Сегодня Люкс, к сожалению, довольствуется скромной должностью уполномоченного в сибирском городе.
- Этим босякам нужно искусство? Захлопают и будут орать: «Крути кино!» — жалуется он, сопровождая меня в поездке. Мелькают клубы, дворцы культуры, и мы, два культуртрегера, трясемся в рейсовом автобусе, прихватив яуфы с пленкой.
- У меня по этому мосту катили Маргаритка Володина и Олежка Стриженов, — бросает он небрежно тоном губернатора, объезжающего город.
- Нате вам! — мы тормозим у клуба троллейбусного парка. — Таки облава: наших зрителей отправили ловить «зайцев» — конец квартала, горит план.
Отменяются лекции и в сельском клубе — на дверях увесистый замок. Зато в ракетном училище нас ждут.

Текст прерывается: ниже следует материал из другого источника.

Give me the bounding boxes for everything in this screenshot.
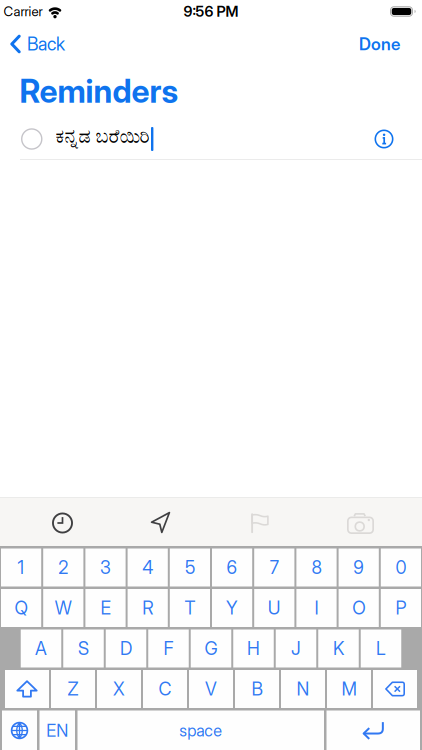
staticText: U: [268, 598, 281, 618]
staticText: C: [158, 678, 172, 699]
button[interactable]: 2: [43, 548, 83, 586]
staticText: B: [252, 678, 262, 699]
button[interactable]: Back: [10, 34, 65, 54]
button[interactable]: [5, 670, 49, 708]
button[interactable]: [52, 512, 73, 534]
staticText: space: [179, 721, 222, 740]
button[interactable]: [2, 710, 37, 750]
staticText: 3: [100, 557, 111, 578]
staticText: I: [314, 598, 318, 618]
staticText: S: [78, 638, 89, 659]
button[interactable]: [150, 511, 172, 534]
button[interactable]: R: [128, 589, 168, 627]
staticText: T: [184, 598, 195, 618]
button[interactable]: 1: [1, 548, 41, 586]
button[interactable]: V: [189, 670, 233, 708]
staticText: 9:56 PM: [184, 3, 238, 20]
staticText: W: [55, 598, 72, 618]
button[interactable]: Done: [359, 34, 400, 54]
staticText: N: [296, 678, 310, 699]
staticText: A: [35, 638, 47, 659]
staticText: Done: [359, 34, 400, 54]
button[interactable]: 6: [212, 548, 252, 586]
button[interactable]: I: [296, 589, 337, 627]
staticText: M: [342, 678, 356, 699]
staticText: P: [395, 598, 406, 618]
staticText: Y: [226, 598, 238, 618]
staticText: Carrier: [4, 4, 42, 19]
button[interactable]: O: [339, 589, 379, 627]
button[interactable]: H: [233, 630, 274, 668]
staticText: Back: [27, 34, 65, 54]
staticText: H: [247, 638, 260, 659]
staticText: J: [291, 638, 301, 659]
button[interactable]: Y: [212, 589, 252, 627]
button[interactable]: X: [97, 670, 141, 708]
button[interactable]: J: [276, 630, 316, 668]
staticText: D: [120, 638, 132, 659]
button[interactable]: 3: [85, 548, 126, 586]
button[interactable]: [250, 512, 270, 534]
button[interactable]: M: [327, 670, 371, 708]
staticText: Z: [68, 678, 78, 699]
button[interactable]: [374, 130, 394, 148]
button[interactable]: [373, 670, 417, 708]
button[interactable]: 9: [339, 548, 379, 586]
staticText: 1: [18, 557, 25, 578]
button[interactable]: C: [143, 670, 187, 708]
staticText: E: [100, 598, 110, 618]
button[interactable]: F: [148, 630, 189, 668]
staticText: O: [352, 598, 365, 618]
button[interactable]: N: [281, 670, 325, 708]
button[interactable]: B: [235, 670, 279, 708]
staticText: X: [113, 678, 125, 699]
button[interactable]: P: [381, 589, 421, 627]
button[interactable]: [326, 710, 420, 750]
button[interactable]: 4: [128, 548, 168, 586]
staticText: ಕನ್ನಡ ಬರೆಯಿರಿ: [56, 128, 150, 146]
button[interactable]: 7: [254, 548, 294, 586]
button[interactable]: D: [106, 630, 146, 668]
button[interactable]: T: [170, 589, 210, 627]
button[interactable]: E: [85, 589, 126, 627]
staticText: L: [376, 638, 386, 659]
staticText: 0: [395, 557, 406, 578]
button[interactable]: G: [191, 630, 231, 668]
staticText: EN: [46, 721, 68, 740]
staticText: F: [164, 638, 174, 659]
staticText: G: [204, 638, 218, 659]
button[interactable]: Z: [51, 670, 95, 708]
staticText: Reminders: [20, 72, 178, 110]
staticText: 9: [353, 557, 364, 578]
button[interactable]: U: [254, 589, 294, 627]
button[interactable]: [347, 513, 374, 534]
staticText: 5: [185, 557, 195, 578]
staticText: R: [142, 598, 153, 618]
staticText: 2: [58, 557, 68, 578]
staticText: K: [333, 638, 344, 659]
staticText: 4: [142, 557, 153, 578]
button[interactable]: S: [63, 630, 104, 668]
button[interactable]: W: [43, 589, 83, 627]
button[interactable]: A: [21, 630, 61, 668]
staticText: Q: [15, 598, 28, 618]
staticText: 8: [312, 557, 322, 578]
button[interactable]: K: [318, 630, 359, 668]
button[interactable]: L: [361, 630, 401, 668]
button[interactable]: Q: [1, 589, 41, 627]
staticText: 6: [227, 557, 238, 578]
button[interactable]: space: [78, 710, 324, 750]
staticText: 7: [270, 557, 279, 578]
button[interactable]: 5: [170, 548, 210, 586]
button[interactable]: EN: [40, 710, 75, 750]
button[interactable]: 8: [296, 548, 337, 586]
button[interactable]: [21, 128, 42, 150]
button[interactable]: 0: [381, 548, 421, 586]
staticText: V: [205, 678, 217, 699]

- Герои Шипки и Цусимы! — обращается Люкс к мальчишкам-курсантам. — Я привез лектора — высший класс. Не глядите на ноги, а смотрите в рот. Поняли, орлы?
- Так точно! Здравия желаем, товарищ лектор! — гаркают «орлы».
- Академики! — взывает он к трем высохшим, засыпающим старушкам в зале Дома ученых.
- Как вам нравится мой костяк? — и хохочет над собственным каламбуром.
Во время лекции о немом кино мой сопровождающий вваливается на сцену и отбирает у меня микрофон.
- Откуда юная особа может знать про Веру Холодную? Из книг? Я же видел королеву экрана, как вас… В Харькове я аккомпанировал ей. Я помню запах ее духов.
Зал сражен. Где старый хохмач с затертыми шутками? На сцене счастливец, избранник. Птица-удача задела его крылом, указала место рядом с великими.
- У вас не будет немых фильмов! — таинственно шепчет, словно заклинатель змей. — Я ведь был тапером…
Увы, негнущиеся пальцы извлекают из инструмента несколько сбивчивых тактов «Из-за острова на стрежень…» и вальса «На сопках Маньчжурии». Маэстро пытается скрасить впечатление скабрезным одесским мотивом «Была я белошвейкой и шила гладью», но напрасно. Звезда Люкса, предательски мигнув, погасла. Отсвет успеха еще держится на дряблых щеках с апоплексическими жилками, а крупная голова с ровным пробором — точь-в-точь как у фрачных персонажей немых лент — горделиво поднята.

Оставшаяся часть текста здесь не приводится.